▶ **To do**:
A faithful copy of all the data below, please; leave no line out.

▶ **Recorded information**:
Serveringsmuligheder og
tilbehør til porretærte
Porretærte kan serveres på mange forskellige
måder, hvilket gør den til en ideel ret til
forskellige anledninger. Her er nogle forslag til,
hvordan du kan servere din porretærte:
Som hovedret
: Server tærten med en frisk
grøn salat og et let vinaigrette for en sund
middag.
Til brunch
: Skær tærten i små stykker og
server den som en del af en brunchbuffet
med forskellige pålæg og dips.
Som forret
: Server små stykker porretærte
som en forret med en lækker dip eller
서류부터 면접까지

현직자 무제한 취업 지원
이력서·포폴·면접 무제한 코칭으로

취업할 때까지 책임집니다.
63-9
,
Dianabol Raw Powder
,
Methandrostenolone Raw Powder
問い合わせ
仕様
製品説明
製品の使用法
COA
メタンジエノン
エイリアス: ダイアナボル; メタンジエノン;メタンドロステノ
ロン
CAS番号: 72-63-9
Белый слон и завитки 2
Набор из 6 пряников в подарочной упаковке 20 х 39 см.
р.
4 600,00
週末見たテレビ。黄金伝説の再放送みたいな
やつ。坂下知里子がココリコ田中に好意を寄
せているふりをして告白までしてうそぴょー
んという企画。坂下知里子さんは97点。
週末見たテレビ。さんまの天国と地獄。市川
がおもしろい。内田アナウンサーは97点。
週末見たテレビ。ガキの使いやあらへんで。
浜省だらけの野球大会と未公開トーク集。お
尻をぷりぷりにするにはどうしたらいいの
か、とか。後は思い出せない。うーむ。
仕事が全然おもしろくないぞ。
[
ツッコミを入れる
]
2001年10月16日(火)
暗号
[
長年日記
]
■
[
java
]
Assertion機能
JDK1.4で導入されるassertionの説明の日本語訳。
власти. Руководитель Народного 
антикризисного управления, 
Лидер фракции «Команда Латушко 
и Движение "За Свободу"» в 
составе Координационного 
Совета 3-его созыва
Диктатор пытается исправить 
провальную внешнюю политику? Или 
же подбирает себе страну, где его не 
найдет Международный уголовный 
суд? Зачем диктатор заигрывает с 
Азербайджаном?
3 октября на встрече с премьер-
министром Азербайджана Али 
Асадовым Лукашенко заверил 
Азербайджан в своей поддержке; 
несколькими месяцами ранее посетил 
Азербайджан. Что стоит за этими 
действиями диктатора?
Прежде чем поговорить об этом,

▶ **Completed exercise**:
Serveringsmuligheder og
tilbehør til porretærte
Porretærte kan serveres på mange forskellige
måder, hvilket gør den til en ideel ret til
forskellige anledninger. Her er nogle forslag til,
hvordan du kan servere din porretærte:
Som hovedret
: Server tærten med en frisk
grøn salat og et let vinaigrette for en sund
middag.
Til brunch
: Skær tærten i små stykker og
server den som en del af en brunchbuffet
med forskellige pålæg og dips.
Som forret
: Server små stykker porretærte
som en forret med en lækker dip eller
서류부터 면접까지

현직자 무제한 취업 지원
이력서·포폴·면접 무제한 코칭으로

취업할 때까지 책임집니다.
63-9
,
Dianabol Raw Powder
,
Methandrostenolone Raw Powder
問い合わせ
仕様
製品説明
製品の使用法
COA
メタンジエノン
エイリアス: ダイアナボル; メタンジエノン;メタンドロステノ
ロン
CAS番号: 72-63-9
Белый слон и завитки 2
Набор из 6 пряников в подарочной упаковке 20 х 39 см.
р.
4 600,00
週末見たテレビ。黄金伝説の再放送みたいな
やつ。坂下知里子がココリコ田中に好意を寄
せているふりをして告白までしてうそぴょー
んという企画。坂下知里子さんは97点。
週末見たテレビ。さんまの天国と地獄。市川
がおもしろい。内田アナウンサーは97点。
週末見たテレビ。ガキの使いやあらへんで。
浜省だらけの野球大会と未公開トーク集。お
尻をぷりぷりにするにはどうしたらいいの
か、とか。後は思い出せない。うーむ。
仕事が全然おもしろくないぞ。
[
ツッコミを入れる
]
2001年10月16日(火)
暗号
[
長年日記
]
■
[
java
]
Assertion機能
JDK1.4で導入されるassertionの説明の日本語訳。
власти. Руководитель Народного 
антикризисного управления, 
Лидер фракции «Команда Латушко 
и Движение "За Свободу"» в 
составе Координационного 
Совета 3-его созыва
Диктатор пытается исправить 
провальную внешнюю политику? Или 
же подбирает себе страну, где его не 
найдет Международный уголовный 
суд? Зачем диктатор заигрывает с 
Азербайджаном?
3 октября на встрече с премьер-
министром Азербайджана Али 
Асадовым Лукашенко заверил 
Азербайджан в своей поддержке; 
несколькими месяцами ранее посетил 
Азербайджан. Что стоит за этими 
действиями диктатора?
Прежде чем поговорить об этом,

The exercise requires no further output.